Arts Festival Review: Djan Djan

Review by Tyler Hersey

Djan Djan
Pacific Blue Festival Club, 3 March
Pataka Museum, Porirua, 4 March


Synthesizing the musical traditions of three continents and countless centuries, the players of Djan Djan weave exotic melody and loping rhythm into a palette of sound and texture which binds the humid air of India with that of the Mississippi Delta, while conjuring visions of African savannah tickled by the first seasonal rains.

A trio consisting of Australian slide guitar player Jeff Lang, Mumbai-raised Bobby Singh on tabla, and Malian griot Mamadou Diabate on the kora, Djan Djan have created a true amalgamation of styles which evokes the rich history of each instrument with every composed passage and flight of improvisation.

Performing for an appreciative audience at the Pacific Blue Festival Club, they displayed a level of maturity and respect for each other's musical backgrounds often absent from world music fusion. Not content to offer a simple mashup of disparate styles, each player has digested the diverse influences of the entire group, sounding completely at home whether playing blues, Indian, or African music.

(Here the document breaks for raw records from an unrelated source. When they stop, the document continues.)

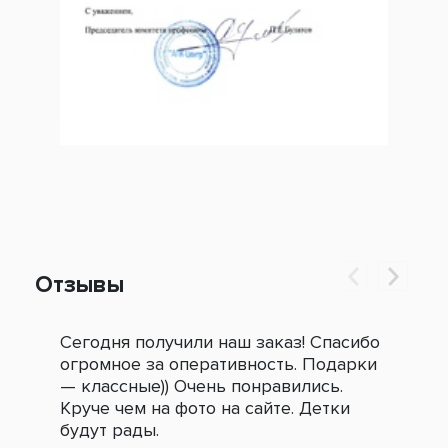
Отзывы
Сегодня получили наш заказ! Спасибо
Огр
огромное за оперативность. Подарки
под
— классные)) Очень понравились.
сле
Круче чем на фото на сайте. Детки
зак
будут рады.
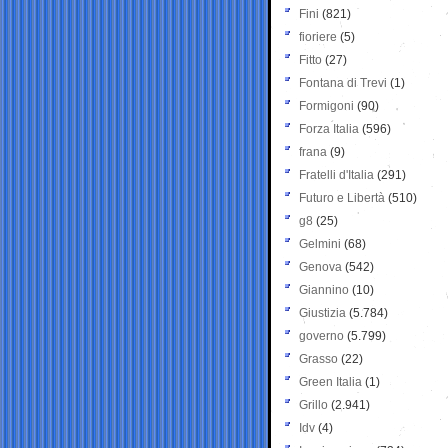
Fini
(821)
fioriere
(5)
Fitto
(27)
Fontana di Trevi
(1)
Formigoni
(90)
Forza Italia
(596)
frana
(9)
Fratelli d'Italia
(291)
Futuro e Libertà
(510)
g8
(25)
Gelmini
(68)
Genova
(542)
Giannino
(10)
Giustizia
(5.784)
governo
(5.799)
Grasso
(22)
Green Italia
(1)
Grillo
(2.941)
Idv
(4)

Drawing from their sole eponymous album, released earlier this year, the relatively new combo put on two hours of muscular musicianship laced with enough dynamic group interplay to compensate for their somewhat limited repertoire. Beginning with fairly safe five minute readings of “Synaly Joh” and “Sandjibah”, the evening started slowly, gently introducing the audience to their tightly intertwined counter melodies and head bobbing rhythms. After warming up with these appealing tunes, they soon took off into extended fiery improvisation on the Diabate-penned “The Great Keppel” and album title track “Djan Djan” (Malian for “far away” or “I'll meet you there”).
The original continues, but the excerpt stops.